Step 4: Tidy Up the Formatting

Now that the chart is showing the right structure, you can clean up the layout if you want a clearer or more polished look:

  • To label the numbers, Click on the chart, then the + button in the top-right corner, and check Data Labels.
  • To adjust colors, Click any bar, right-click, and go to Format Data Series to pick different fills for positive, negative, and total bars.
  • To change or remove gridlines, axis labels, or the legend, Use the same + button to toggle what you want to keep or leave out.

You don’t have to do all of this, but if your chart is being shared with others or added to a presentation, it’s worth taking a minute to make it easier to read.

Custom Edits That Make a Difference

There are a few extra adjustments you can make to improve the chart’s readability, especially when the data range is wide or when the changes are small compared to the totals.

Adjusting the Vertical Axis

If some values are much larger than others, the smaller changes might look flat. You can fix this by manually adjusting the scale:

  1. Right-click the vertical axis.
  2. Select Format Axis.
  3. Set custom minimum and maximum bounds to better fit your dataset.

This helps give all steps a more proportional appearance so no detail gets overlooked.

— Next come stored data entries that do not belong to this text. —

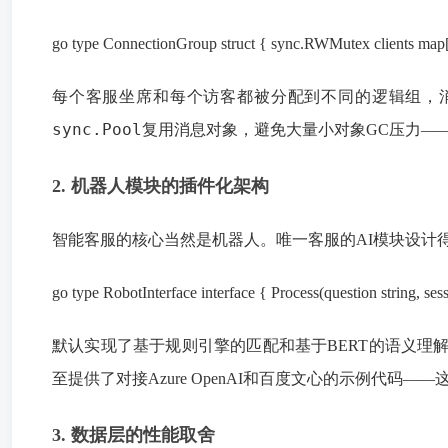
go type ConnectionGroup struct { sync.RWMutex clients ma
每个客服坐席和每个访客都被分配到不同的逻辑组，消
sync.Pool
复用消息对象，避免大量小对象GC压力—
2. 机器人模块的插件化架构
智能客服的核心当然是机器人。唯一客服的AI模块设计得
go type RobotInterface interface { Process(question string, ses
默认实现了基于规则引擎的匹配和基于BERT的语义
至提供了对接Azure OpenAI和百度文心的示例代
3. 数据层的性能取舍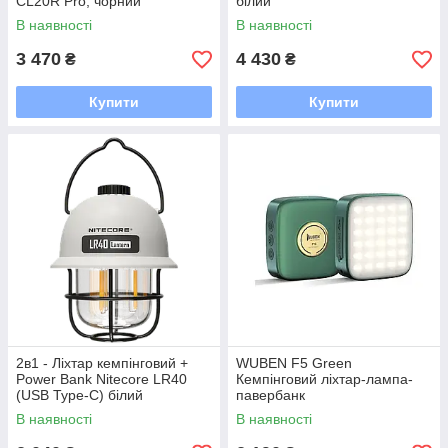
CL20R Pro, чорний
білий
В наявності
В наявності
3 470
4 430
₴
₴
Купити
Купити
2в1 - Ліхтар кемпінговий +
WUBEN F5 Green
Power Bank Nitecore LR40
Кемпінговий ліхтар-лампа-
(USB Type-C) білий
павербанк
В наявності
В наявності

Rearranging the Category Order

Waterfall charts follow the order in which your data appears in the table. If you want the steps to appear differently—say, to match a process or narrative—just rearrange the rows in your table. The chart will adjust automatically.

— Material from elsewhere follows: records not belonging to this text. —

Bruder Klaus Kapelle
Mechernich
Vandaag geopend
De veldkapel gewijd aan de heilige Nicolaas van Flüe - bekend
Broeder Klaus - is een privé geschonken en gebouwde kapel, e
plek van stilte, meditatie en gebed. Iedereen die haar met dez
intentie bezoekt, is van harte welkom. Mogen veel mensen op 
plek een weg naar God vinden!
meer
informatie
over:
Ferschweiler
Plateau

Giving the Chart a Clear Title

Click the chart title placeholder and type in something that directly explains what’s being shown. A simple label like “2024 Year-End Profit Breakdown” helps make your chart easier to understand without needing extra explanation.

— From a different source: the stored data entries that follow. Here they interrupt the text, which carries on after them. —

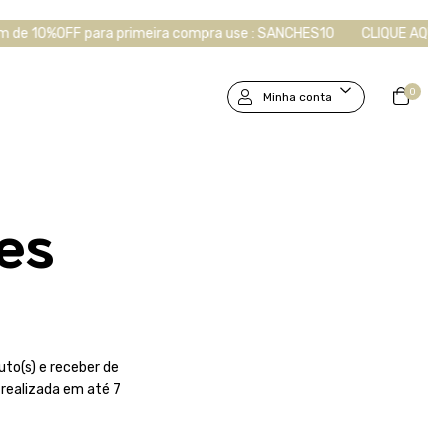
10%OFF para primeira compra use : SANCHES10
CLIQUE AQUI e part
0
Minha conta
es
uto(s) e receber de
 realizada em até 7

Where This Chart Works Best

A waterfall chart is best used when there's a defined starting point, a final result, and a need to show how individual parts contributed to the change. That could be revenue shifts across departments, cost changes across a project timeline, or even things like how a product’s launch affected your monthly numbers.

It’s not the best choice for continuous trends or data with a lot of back-and-forth variation. But when you’re looking at specific step-by-step contributions to a change, it works better than most other chart types.

Done Right, It Explains Itself

After going through it once, the process becomes simple. What starts out looking technical becomes just another built-in feature of Excel you can use without a second thought. The real value is in how clearly the chart communicates the breakdown behind a number. Instead of just seeing that your result improved or declined, you can immediately understand why—and that's the kind of clarity that helps in both team meetings and reports.